Matching t-shirts are the easiest way to make your family reunion feel like an event. They show up in every photo, they make the kids easy to spot, and they’re a keepsake people actually wear. Here’s how to design, color, and order them without losing your mind.

1. Pick Your Theme First — Then the Design

Strong themes that produce great shirt designs:

  • Family tree — a tree with branches labeled by family lines
  • Heritage / roots — country flag, ancestral region, or surname crest
  • Year & location — “Williams Reunion · Charlotte 2026”
  • Generations — different shirt color per generation (see below)
  • Sports jersey — surname on the back, “established” year as the number
  • Tour shirt — list every reunion year and city on the back like a band tour
  • Family motto — short slogan like “Strong roots, deep love” or “We are family”
  • Reunion theme — luau, western, decades party, color war

2. Color Scheme by Generation (The Photo Trick)

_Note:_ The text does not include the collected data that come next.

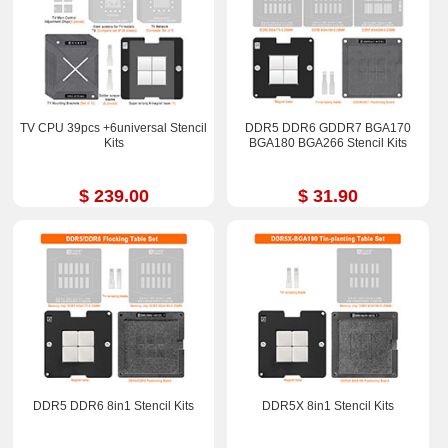
TV CPU 39pcs +6universal Stencil
DDR5 DDR6 GDDR7 BGA170
Kits
BGA180 BGA266 Stencil Kits
$ 239.00
$ 31.90
DDR5 DDR6 8in1 Stencil Kits
DDR5X 8in1 Stencil Kits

This is the single best photo trick for a multi-generation reunion. Assign each generation a shirt color:

GenerationSuggested Color
Elders (founders, 75+)Gold or white
Their childrenRed
GrandchildrenRoyal blue
Great-grandchildrenGreen
Great-great-grandsYellow

When you line everyone up by generation for the family photo, the color blocks tell the story instantly. Easy to spot, easy to count, and people remember their color year after year.

3. Color Scheme by Family Branch

Big reunion with multiple sibling lines? Use one color per branch:

5 siblings (founders’ children) = 5 colors Each descendant wears their parent line’s color.

Bonus: sashes, hats, or wristbands in the same color extend it for those who don’t want a shirt.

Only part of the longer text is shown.